■ Exercise prompt ■
Please return exactly the lines from the top of the data through the line that contains "3 ИЮЛЯ 2026", and skip all pictures.

■ Material provided ■
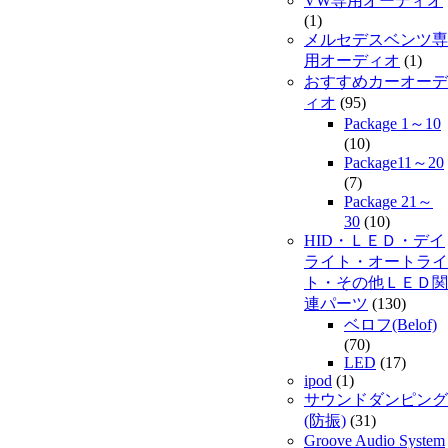
VW専用オーディオ
(1)
メルセデスベンツ専
用オーディオ
(1)
おすすめカーオーデ
ィオ
(95)
Package 1～10
(10)
Package11～20
(7)
Package 21～
30
(10)
HID・ＬＥＤ・デイ
ライト・オートライ
ト・その他ＬＥＤ関
連パーツ
(130)
ベロフ(Belof)
(70)
LED
(17)
ipod
(1)
サウンドダンピング
(防振)
(31)
Groove Audio System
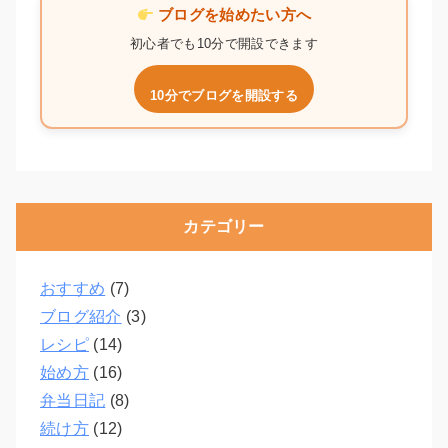
ブログを始めたい方へ
初心者でも10分で開設できます
10分でブログを開設する
カテゴリー
おすすめ
(7)
ブログ紹介
(3)
レシピ
(14)
始め方
(16)
弁当日記
(8)
続け方
(12)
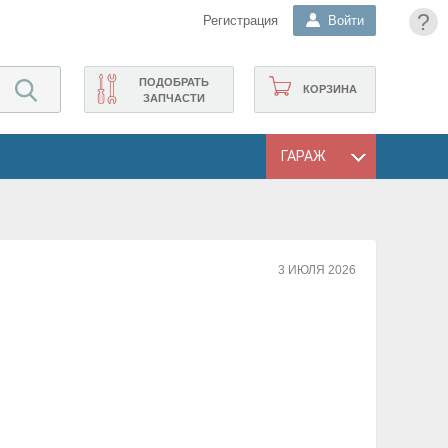
?
Регистрация
Войти
ПОДОБРАТЬ
КОРЗИНА
ЗАПЧАСТИ
ГАРАЖ
3 ИЮЛЯ 2026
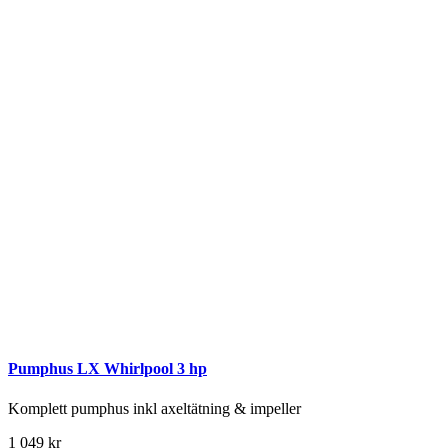
Pumphus LX Whirlpool 3 hp
Komplett pumphus inkl axeltätning & impeller
1 049
kr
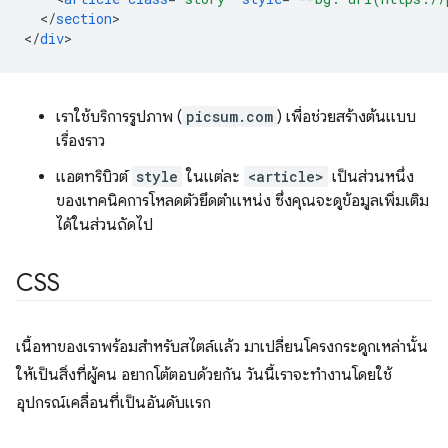
<
/
section
>

<
/
div
เราใช้บริการรูปภาพ (
picsum.com
) เพื่อช่วยสร้างต้นแบบ
เรื่องราว
แอตทริบิวต์
style
ในแต่ละ
<article>
เป็นส่วนหนึ่ง
ของเทคนิคการโหลดตัวยึดตำแหน่ง ซึ่งคุณจะดูข้อมูลเพิ่มเติม
ได้ในส่วนถัดไป
CSS
เนื้อหาของเราพร้อมสำหรับสไตล์แล้ว มาเปลี่ยนโครงกระดูกเหล่านั้น
ให้เป็นสิ่งที่ผู้คน อยากโต้ตอบด้วยกัน วันนี้เราจะทำงานโดยใช้
อุปกรณ์เคลื่อนที่เป็นอันดับแรก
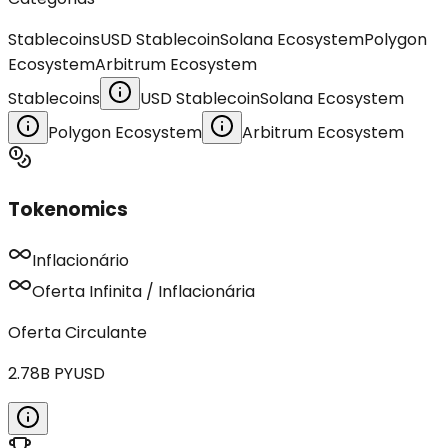
Stablecoins
USD Stablecoin
Solana Ecosystem
Polygon
Ecosystem
Arbitrum Ecosystem
Stablecoins
USD Stablecoin
Solana Ecosystem
Polygon Ecosystem
Arbitrum Ecosystem
Tokenomics
Inflacionário
Oferta Infinita / Inflacionária
Oferta Circulante
2.78B
PYUSD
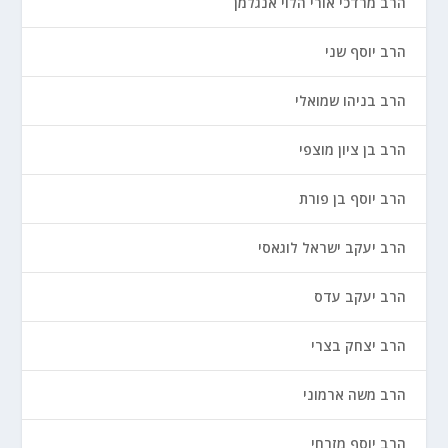
הרב מרדכי אורי הלוי אנגלמן
הרב יוסף שני
הרב בניהו שמואלי
הרב בן ציון מוצפי
הרב יוסף בן פורת
הרב יעקב ישראל לוגאסי
הרב יעקב עדס
הרב יצחק בצרי
הרב משה ארמוני
הרב יוסף מזרחי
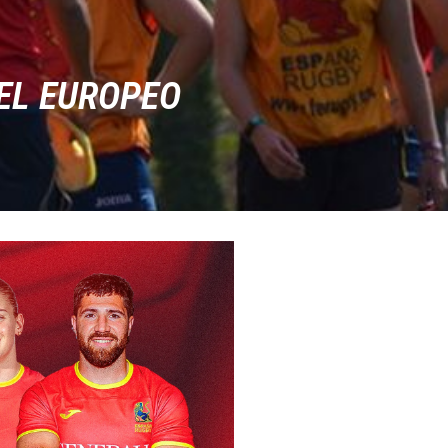
 EL EUROPEO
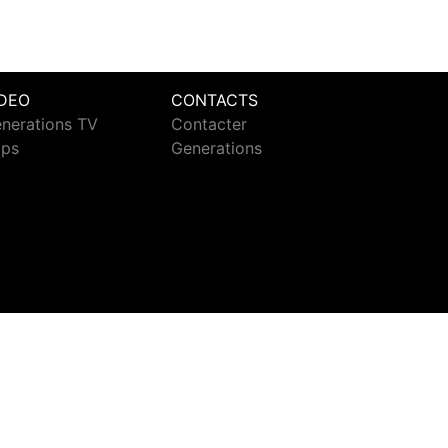
IDEO
CONTACTS
nerations TV
Contacter
ips
Generations
ct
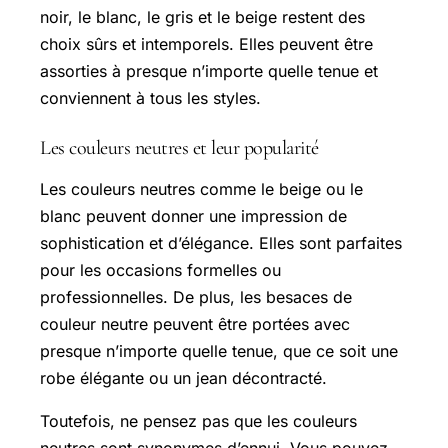
noir, le blanc, le gris et le beige restent des
choix sûrs et intemporels. Elles peuvent être
assorties à presque n’importe quelle tenue et
conviennent à tous les styles.
Les couleurs neutres et leur popularité
Les couleurs neutres comme le beige ou le
blanc peuvent donner une impression de
sophistication et d’élégance. Elles sont parfaites
pour les occasions formelles ou
professionnelles. De plus, les besaces de
couleur neutre peuvent être portées avec
presque n’importe quelle tenue, que ce soit une
robe élégante ou un jean décontracté.
Toutefois, ne pensez pas que les couleurs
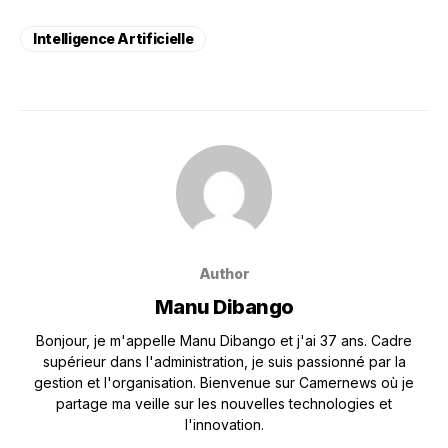
Intelligence Artificielle
Author
Manu Dibango
Bonjour, je m'appelle Manu Dibango et j'ai 37 ans. Cadre
supérieur dans l'administration, je suis passionné par la
gestion et l'organisation. Bienvenue sur Camernews où je
partage ma veille sur les nouvelles technologies et
l'innovation.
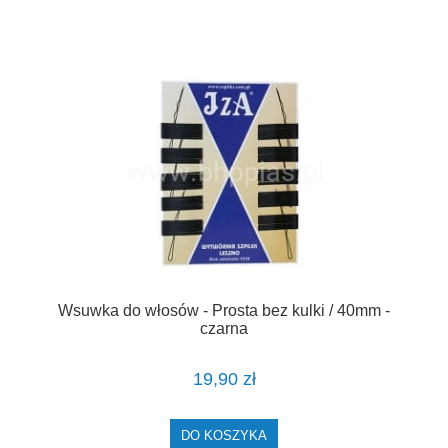
Wsuwka do włosów - Prosta bez kulki / 40mm -
czarna
19,90 zł
DO KOSZYKA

■ Solved exercise ■
VW専用オーディオ
(1)
メルセデスベンツ専
用オーディオ
(1)
おすすめカーオーデ
ィオ
(95)
Package 1～10
(10)
Package11～20
(7)
Package 21～
30
(10)
HID・ＬＥＤ・デイ
ライト・オートライ
ト・その他ＬＥＤ関
連パーツ
(130)
ベロフ(Belof)
(70)
LED
(17)
ipod
(1)
サウンドダンピング
(防振)
(31)
Groove Audio System
ブログを始めたい方へ
初心者でも10分で開設できます
10分でブログを開設する
カテゴリー
おすすめ
(7)
ブログ紹介
(3)
レシピ
(14)
始め方
(16)
弁当日記
(8)
続け方
(12)
?
Регистрация
Войти
ПОДОБРАТЬ
КОРЗИНА
ЗАПЧАСТИ
ГАРАЖ
3 ИЮЛЯ 2026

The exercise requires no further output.